The task = Scan the material for the word "Masterpool", and copy each line where it shows up.

Supplied material =
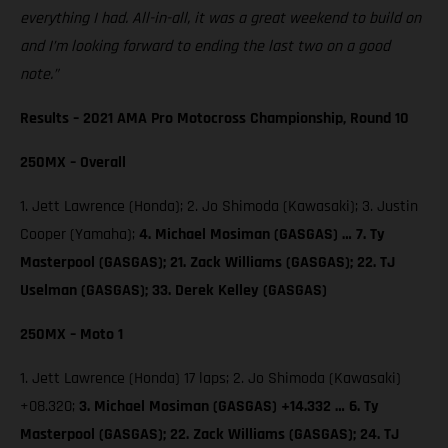
everything I had. All-in-all, it was a great weekend to build on
and I’m looking forward to ending the last two on a good
note.”
Results – 2021 AMA Pro Motocross Championship, Round 10
250MX – Overall
1. Jett Lawrence (Honda); 2. Jo Shimoda (Kawasaki); 3. Justin
Cooper (Yamaha);
4. Michael Mosiman (GASGAS) … 7. Ty
Masterpool (GASGAS); 21. Zack Williams (GASGAS); 22. TJ
Uselman (GASGAS); 33. Derek Kelley (GASGAS)
250MX – Moto 1
1. Jett Lawrence (Honda) 17 laps; 2. Jo Shimoda (Kawasaki)
+08.320;
3. Michael Mosiman (GASGAS) +14.332 … 6. Ty
Masterpool (GASGAS); 22. Zack Williams (GASGAS); 24. TJ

Completed task =
Masterpool (GASGAS); 21. Zack Williams (GASGAS); 22. TJ
Masterpool (GASGAS); 22. Zack Williams (GASGAS); 24. TJ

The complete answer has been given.